• [Assignment]:
Once the line with "la société." is found in the entries below, repeat it and each following line exactly, up to and including the line with "pas exhaustifs. Ils". Add no other lines.

• [Provided records]:
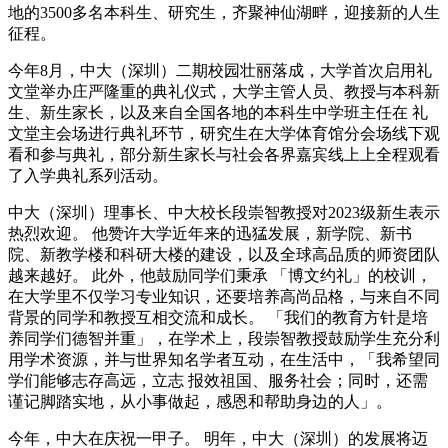
地的3500多名本科生、研究生，齐聚神仙湖畔，迎接新的人生
征程。
今年8月，中大（深圳）二期校园壮丽落成，大学首次启用礼
文堂举办庄严隆重的典礼仪式，大学主管人员、教授与本科新
生、新生家长，以及来自全国各地的本科生中学班主任在 礼
文堂主会场进行典礼环节，研究生在大学体育馆分会场线下观
看和参与典礼，部分新生家长与社会各界嘉宾线上上全程观看
了入学典礼系列活动。
中大（深圳）理事长、中大校长段崇智教授对2023级新生表示
热烈欢迎。 他赞许大学近年来的迅猛发展，新学院、新书
院、新教学楼和科研大楼的建设，以及全球高品质的师资团队
越来越好。 此外，他鼓励同学们秉承 「博文约礼」的校训，
在大学里不仅学习专业知识，还要培养高尚品格，与来自不同
背景的同学和教授互相交流和成长。 「我们的教育方针是培
养同学们德智并重」，在学术上，段崇智教授鼓励学生充分利
用学术资源，并与世界知名学者互动，在生活中，「我希望同
学们能够志存高远，立志 报效祖国、服务社会；同时，还需
谨记脚踏实地，从小事做起，感恩和帮助身边的人」。
今年，中大在庆祝一甲子。 明年，中大（深圳）的发展将迈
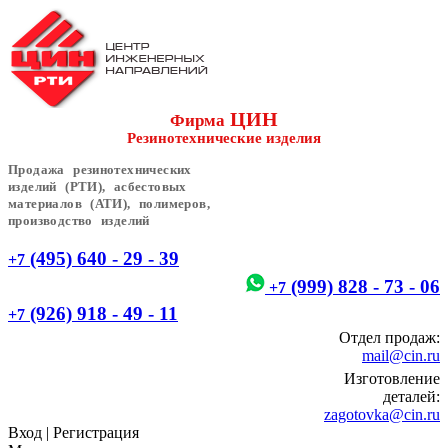
ЦИН
Фирма
Резинотехнические изделия
Продажа резинотехнических
изделий (РТИ), асбестовых
материалов (АТИ), полимеров,
производство изделий
(495) 640 - 29 - 39
+7
(999) 828 - 73 - 06
+7
(926) 918 - 49 - 11
+7
Отдел продаж:
mail@cin.ru
Изготовление
деталей:
zagotovka@cin.ru
Вход
|
Регистрация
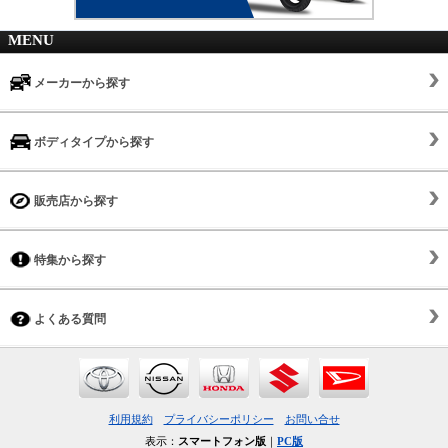
MENU
メーカーから探す
ボディタイプから探す
販売店から探す
特集から探す
よくある質問
利用規約
プライバシーポリシー
お問い合せ
表示：
スマートフォン版
｜
PC版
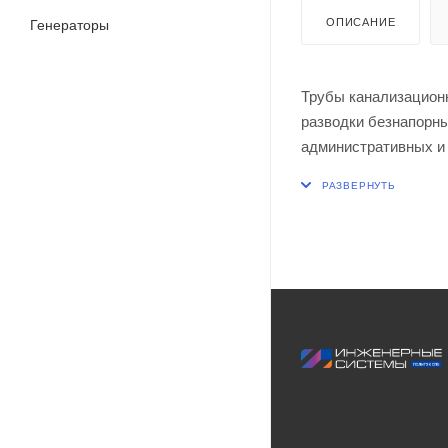
ОПИСАНИЕ
Генераторы
Трубы канализацион
разводки безнапорн
административных и
стоков. Для монтаж
укомплектованы спе
Кольцевое уплотнен
условиях, снабжено
обеспечивает высоку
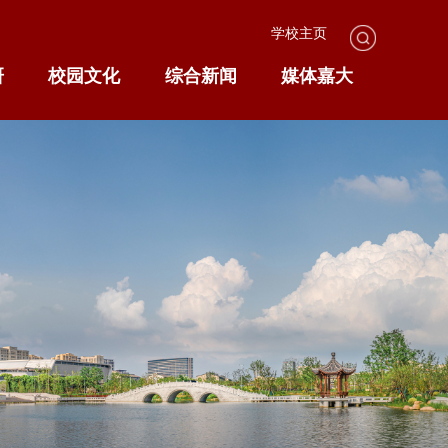
学校主页
研
校园文化
综合新闻
媒体嘉大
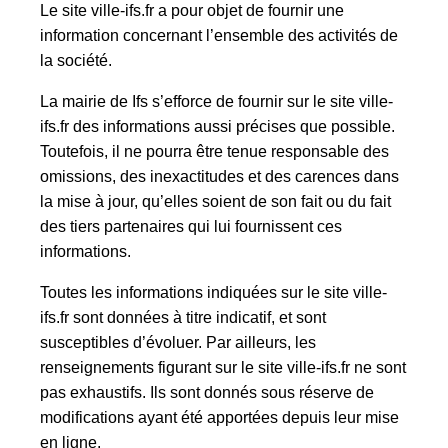
Le site ville-ifs.fr a pour objet de fournir une
information concernant l’ensemble des activités de
la société.
La mairie de Ifs s’efforce de fournir sur le site ville-
ifs.fr des informations aussi précises que possible.
Toutefois, il ne pourra être tenue responsable des
omissions, des inexactitudes et des carences dans
la mise à jour, qu’elles soient de son fait ou du fait
des tiers partenaires qui lui fournissent ces
informations.
Toutes les informations indiquées sur le site ville-
ifs.fr sont données à titre indicatif, et sont
susceptibles d’évoluer. Par ailleurs, les
renseignements figurant sur le site ville-ifs.fr ne sont
pas exhaustifs. Ils sont donnés sous réserve de
modifications ayant été apportées depuis leur mise
en ligne.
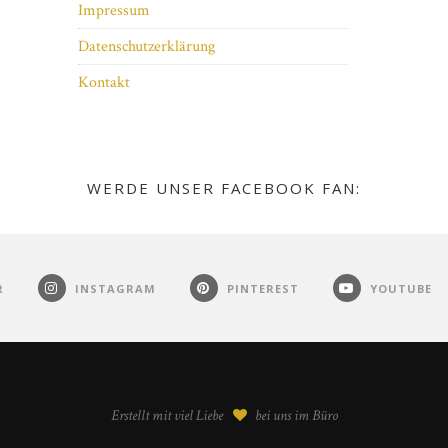
Impressum
Datenschutzerklärung
Kontakt
WERDE UNSER FACEBOOK FAN:
R
INSTAGRAM
PINTEREST
YOUTUBE
Erstellt mit viel Liebe
bei uns im Büro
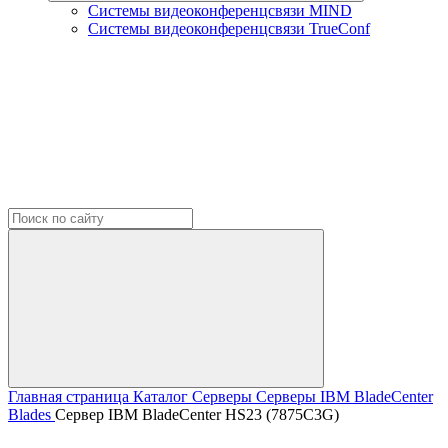
Системы видеоконференцсвязи MIND
Системы видеоконференцсвязи TrueConf
Главная страница
Каталог
Серверы
Серверы IBM
BladeCenter
Blades
Сервер IBM BladeCenter HS23 (7875C3G)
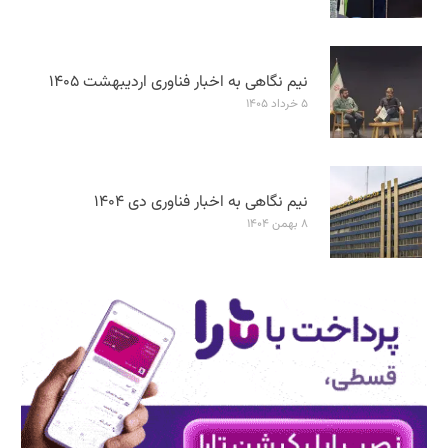
نیم نگاهی به اخبار فناوری اردیبهشت ۱۴۰۵
۵ خرداد ۱۴۰۵
نیم نگاهی به اخبار فناوری دی ۱۴۰۴
۸ بهمن ۱۴۰۴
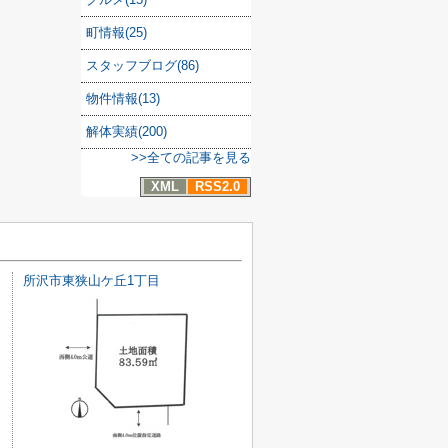
町情報(25)
スタッフブログ(86)
物件情報(13)
解体実績(200)
>>全ての記事を見る
XML
RSS2.0
所沢市東狭山ケ丘1丁目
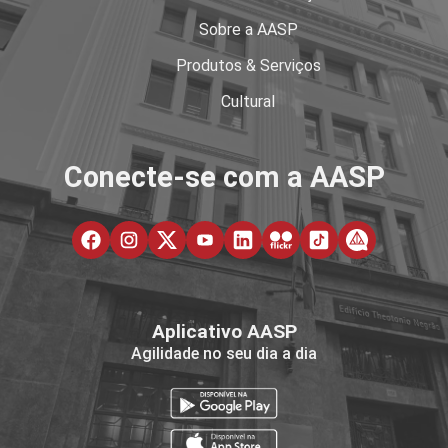
Sobre a AASP
Produtos & Serviços
Cultural
Conecte-se com a AASP
Aplicativo AASP
Agilidade no seu dia a dia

• [Answer section]:
la société.
La mairie de Ifs s’efforce de fournir sur le site ville-
ifs.fr des informations aussi précises que possible.
Toutefois, il ne pourra être tenue responsable des
omissions, des inexactitudes et des carences dans
la mise à jour, qu’elles soient de son fait ou du fait
des tiers partenaires qui lui fournissent ces
informations.
Toutes les informations indiquées sur le site ville-
ifs.fr sont données à titre indicatif, et sont
susceptibles d’évoluer. Par ailleurs, les
renseignements figurant sur le site ville-ifs.fr ne sont
pas exhaustifs. Ils sont donnés sous réserve de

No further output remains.